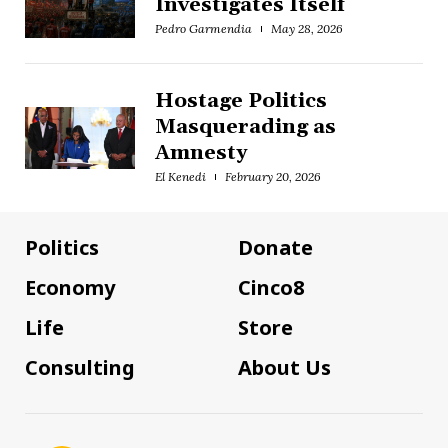
Investigates Itself
Pedro Garmendia
May 28, 2026
Hostage Politics
Masquerading as
Amnesty
El Kenedi
February 20, 2026
Politics
Donate
Economy
Cinco8
Life
Store
Consulting
About Us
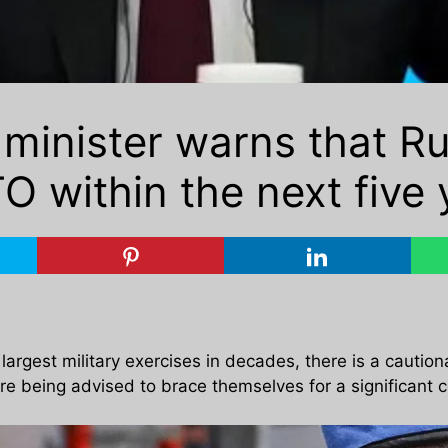
minister warns that R
O within the next five 
argest military exercises in decades, there is a cautio
e being advised to brace themselves for a significant co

#### Work required
Restate all entries above exactly, but not the images.

#### Response to the exercise
Investigates Itself
Pedro Garmendia
May 28, 2026
Hostage Politics
Masquerading as
Amnesty
El Kenedi
February 20, 2026
Politics
Donate
Economy
Cinco8
Life
Store
Consulting
About Us
minister warns that R
O within the next five 
argest military exercises in decades, there is a cautio
e being advised to brace themselves for a significant co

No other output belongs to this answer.